***** DATA TO EXAMINE *****

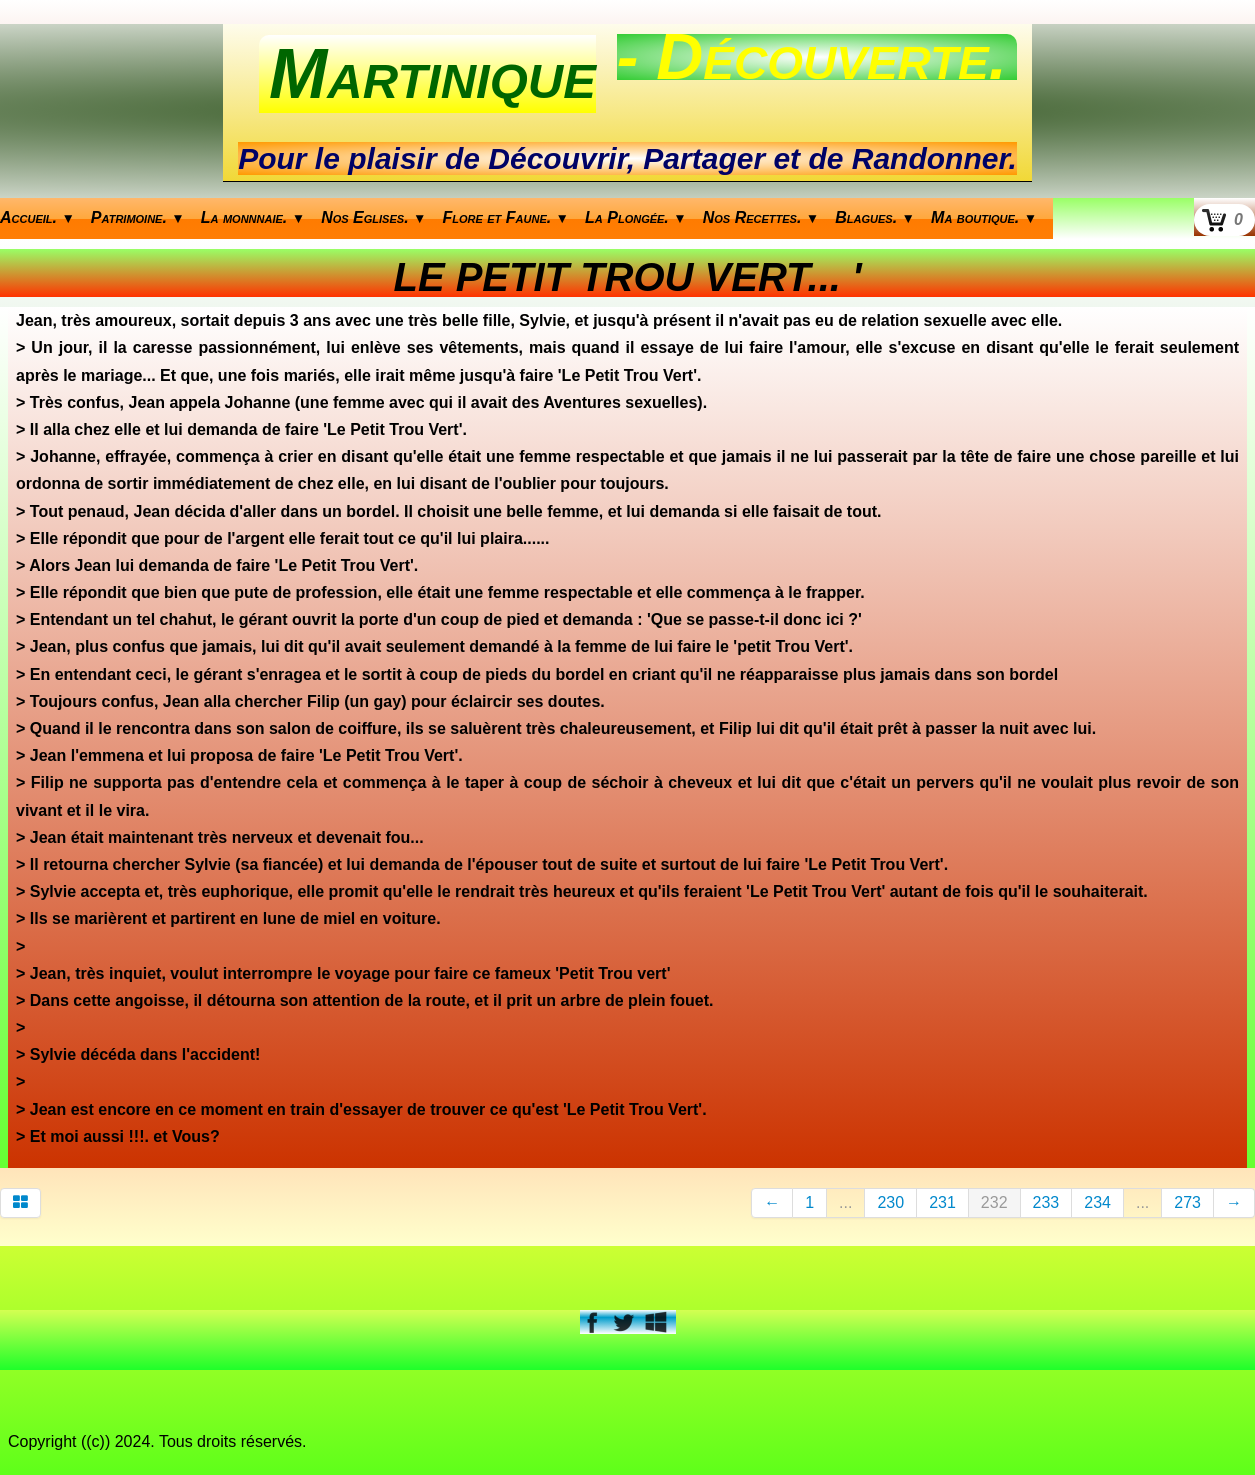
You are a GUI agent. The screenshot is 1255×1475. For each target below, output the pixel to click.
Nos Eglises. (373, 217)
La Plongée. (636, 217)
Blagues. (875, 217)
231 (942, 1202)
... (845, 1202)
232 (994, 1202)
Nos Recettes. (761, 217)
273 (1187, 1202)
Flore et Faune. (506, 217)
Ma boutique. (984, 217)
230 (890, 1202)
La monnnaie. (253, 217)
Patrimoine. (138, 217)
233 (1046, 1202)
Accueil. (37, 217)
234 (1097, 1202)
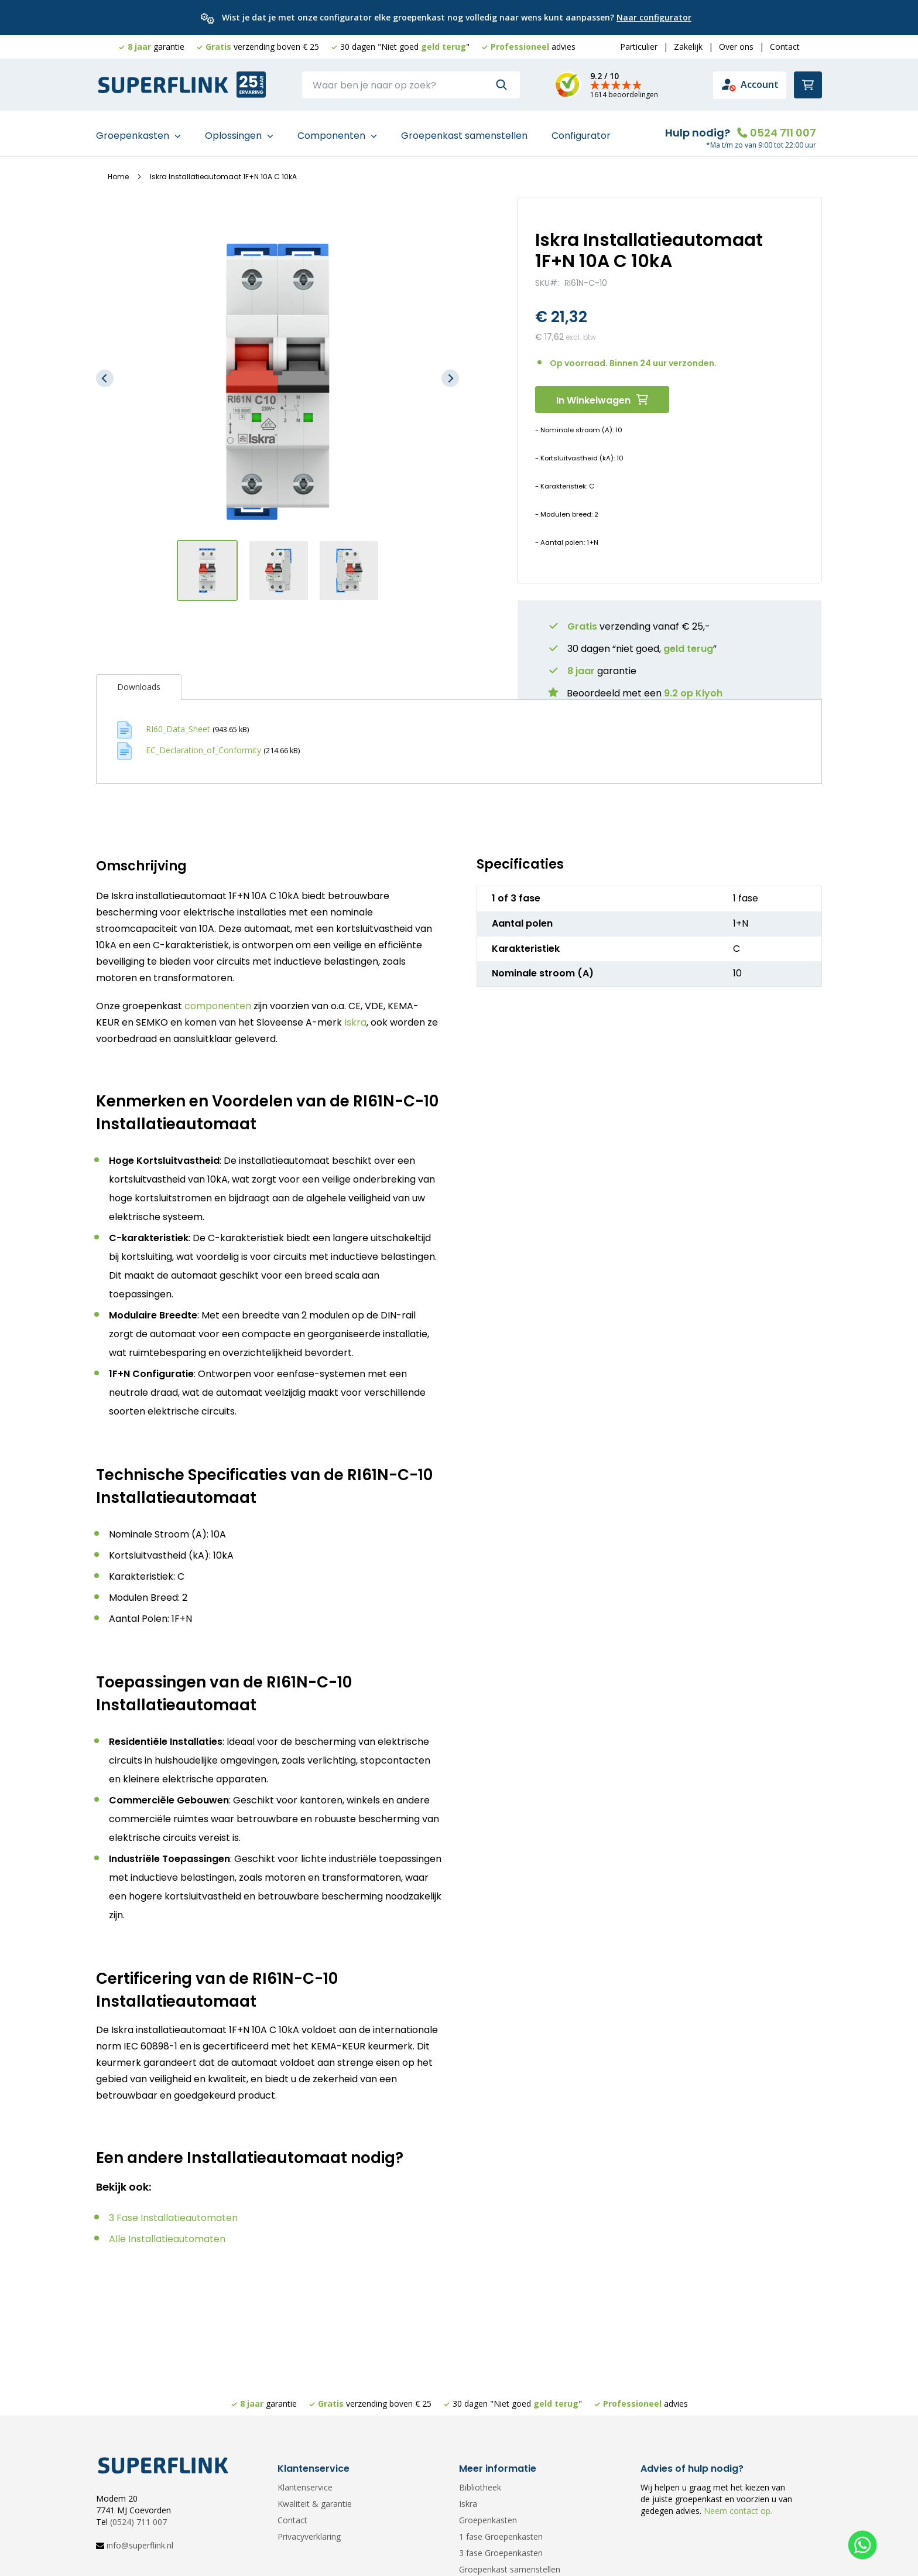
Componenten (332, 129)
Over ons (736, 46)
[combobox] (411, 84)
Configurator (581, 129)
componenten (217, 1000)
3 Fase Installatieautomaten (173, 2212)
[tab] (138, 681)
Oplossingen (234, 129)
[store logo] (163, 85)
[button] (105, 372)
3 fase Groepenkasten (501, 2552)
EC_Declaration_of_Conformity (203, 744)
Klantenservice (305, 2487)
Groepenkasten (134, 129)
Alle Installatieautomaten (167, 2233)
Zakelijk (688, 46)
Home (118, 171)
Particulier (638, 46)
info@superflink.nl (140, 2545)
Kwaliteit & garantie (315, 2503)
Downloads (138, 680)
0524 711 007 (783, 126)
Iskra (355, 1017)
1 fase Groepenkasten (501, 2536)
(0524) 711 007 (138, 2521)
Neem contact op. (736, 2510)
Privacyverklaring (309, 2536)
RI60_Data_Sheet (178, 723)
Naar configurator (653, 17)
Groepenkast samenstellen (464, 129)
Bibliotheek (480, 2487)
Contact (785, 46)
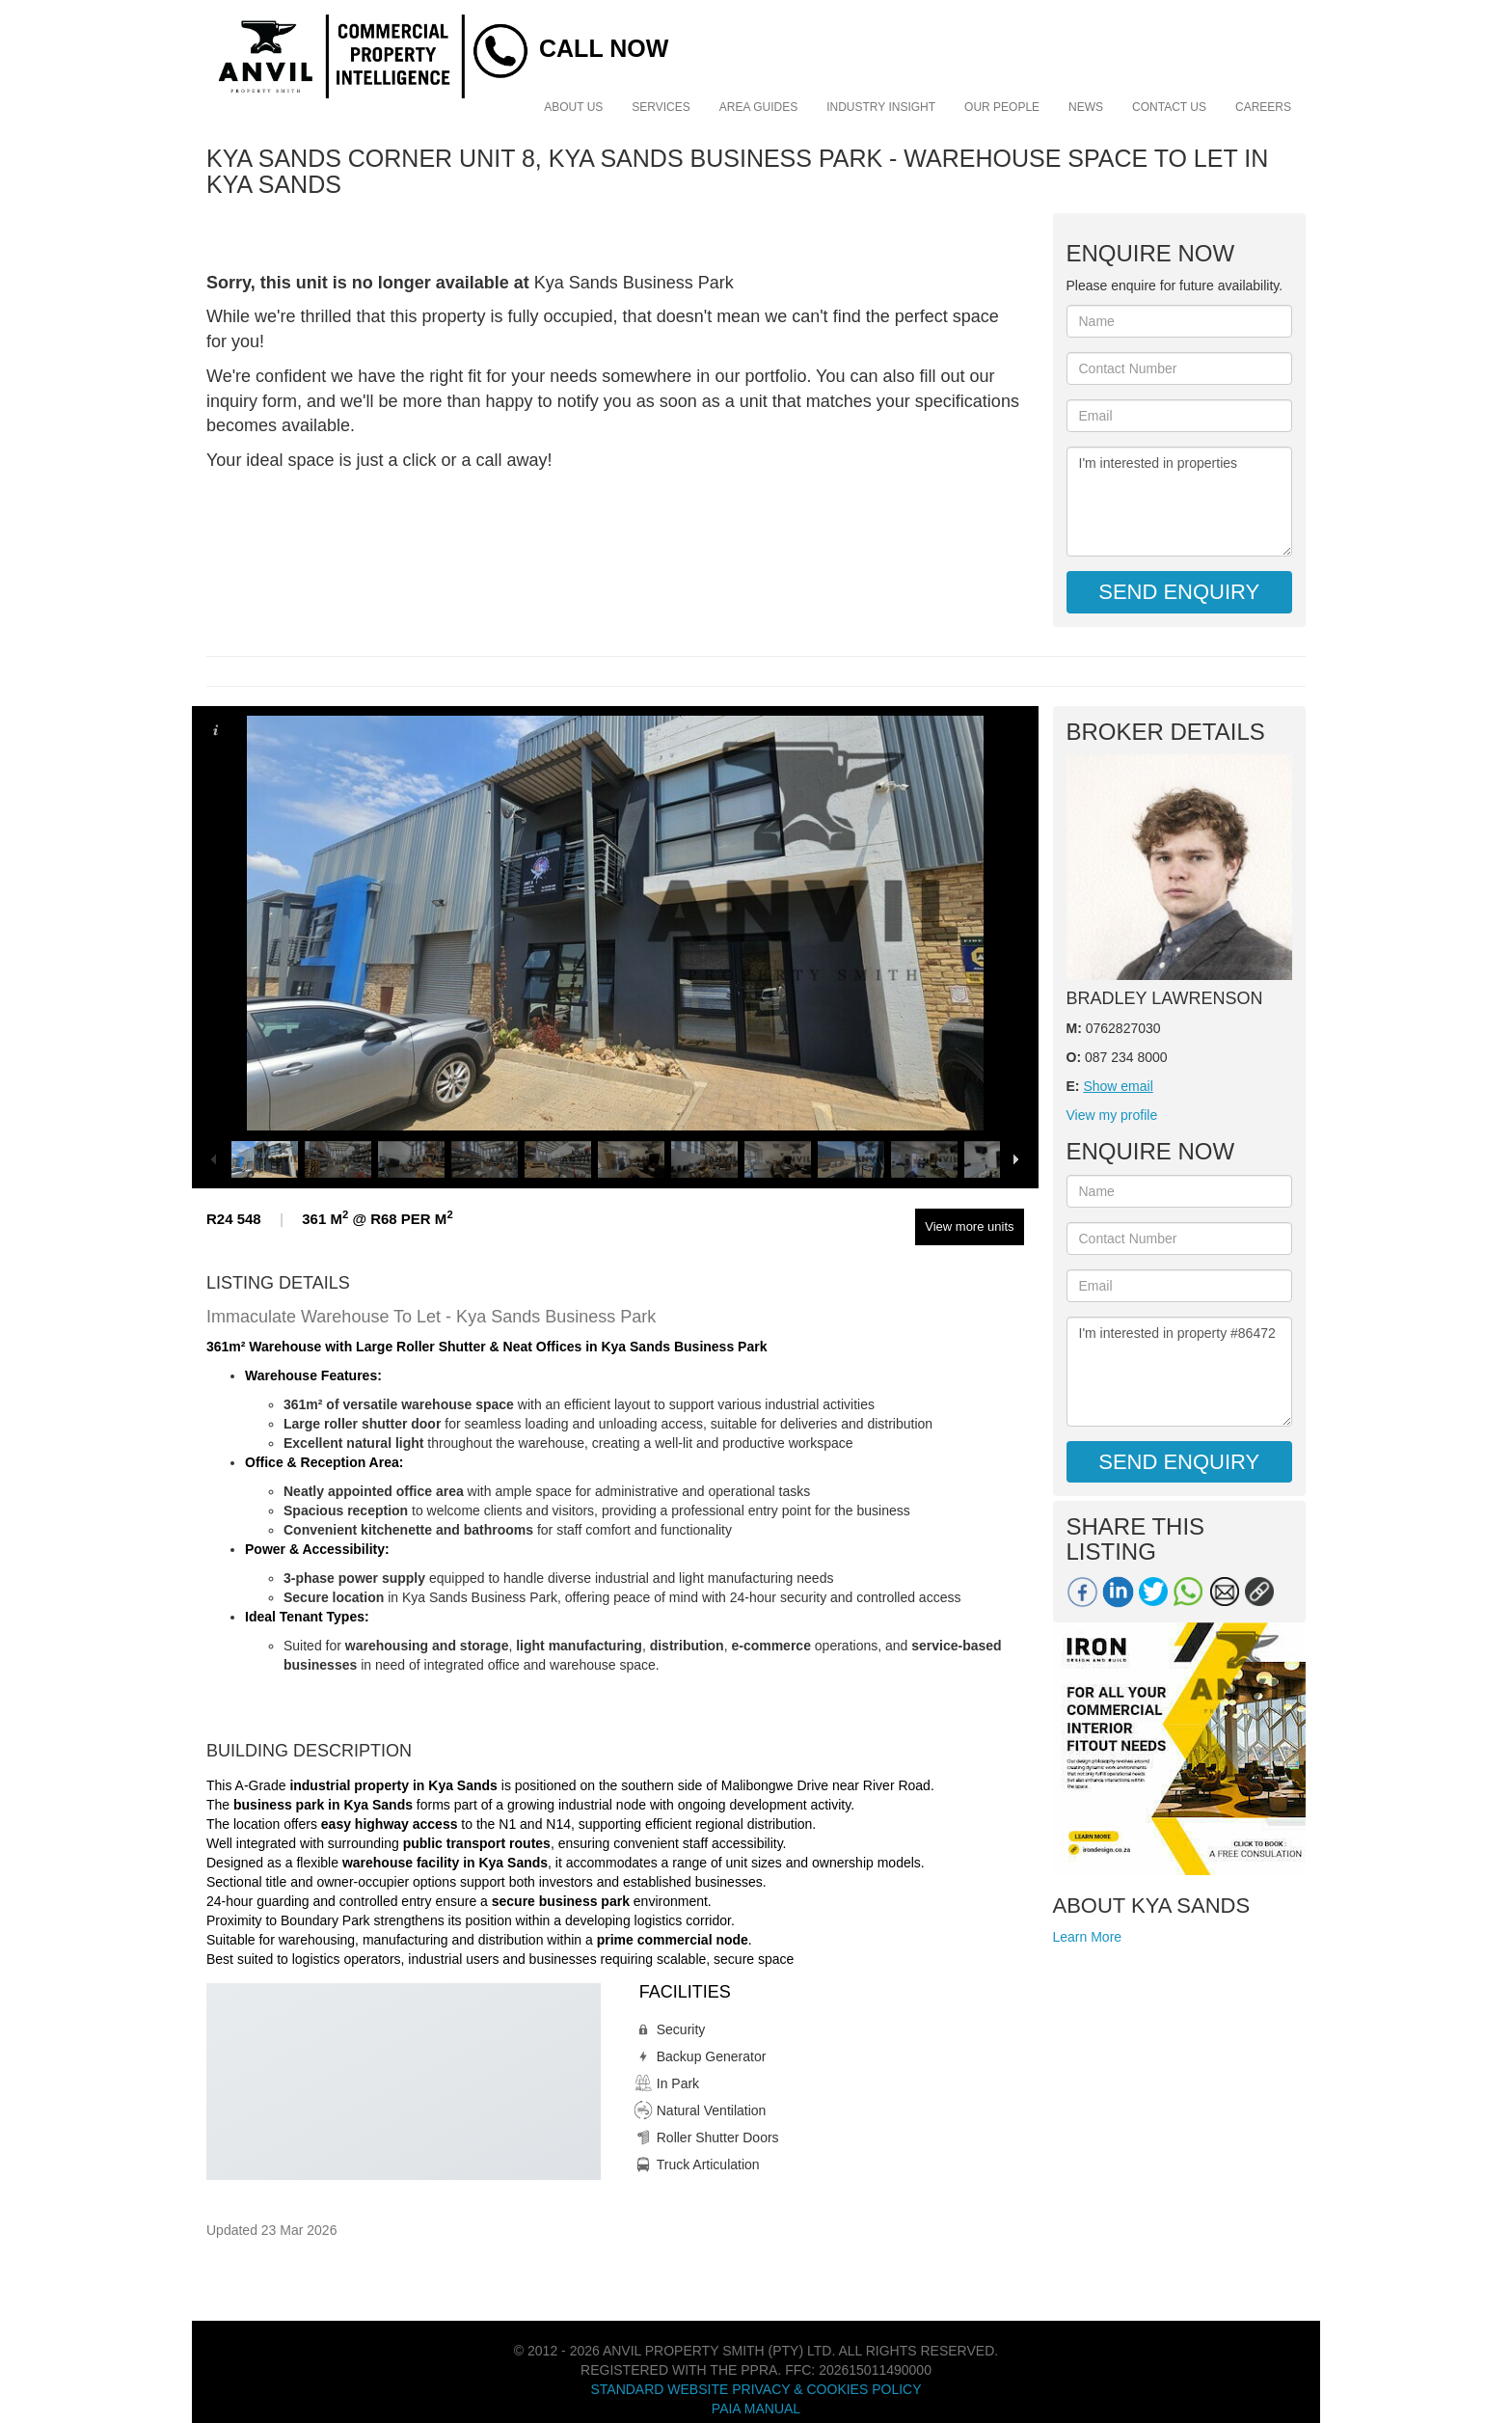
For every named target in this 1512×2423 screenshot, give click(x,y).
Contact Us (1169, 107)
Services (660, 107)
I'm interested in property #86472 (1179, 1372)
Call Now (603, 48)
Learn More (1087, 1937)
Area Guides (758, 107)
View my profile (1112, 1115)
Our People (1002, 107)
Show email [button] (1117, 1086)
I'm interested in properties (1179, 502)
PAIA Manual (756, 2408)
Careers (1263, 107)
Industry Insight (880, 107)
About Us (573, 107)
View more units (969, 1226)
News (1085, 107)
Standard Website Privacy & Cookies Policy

*****

WHAT IS BEING ASKED -
Exactly as they stand in the records above, print the lines from the one containing "Area Guides (758, 107)" through the final line, inclusive.

RESULT OF THIS TASK -
Area Guides (758, 107)
View my profile (1112, 1115)
Our People (1002, 107)
Show email [button] (1117, 1086)
I'm interested in properties (1179, 502)
PAIA Manual (756, 2408)
Careers (1263, 107)
Industry Insight (880, 107)
About Us (573, 107)
View more units (969, 1226)
News (1085, 107)
Standard Website Privacy & Cookies Policy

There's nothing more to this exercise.